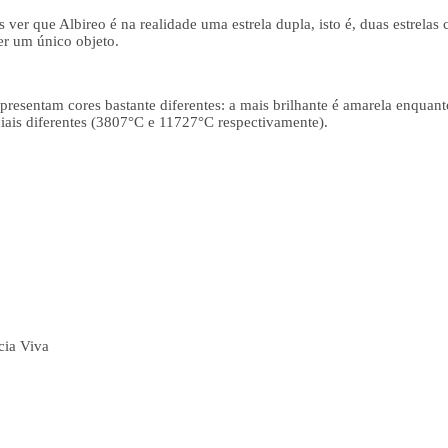
r que Albireo é na realidade uma estrela dupla, isto é, duas estrelas 
er um único objeto.
presentam cores bastante diferentes: a mais brilhante é amarela enquanto
ciais diferentes (3807°C e 11727°C respectivamente).
cia Viva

■ Directions for this task ■
The whole listing must come back verbatim, with no pictures included.

■ Task result ■
r que Albireo é na realidade uma estrela dupla, isto é, duas estrelas 
er um único objeto.
presentam cores bastante diferentes: a mais brilhante é amarela enquanto
ciais diferentes (3807°C e 11727°C respectivamente).
cia Viva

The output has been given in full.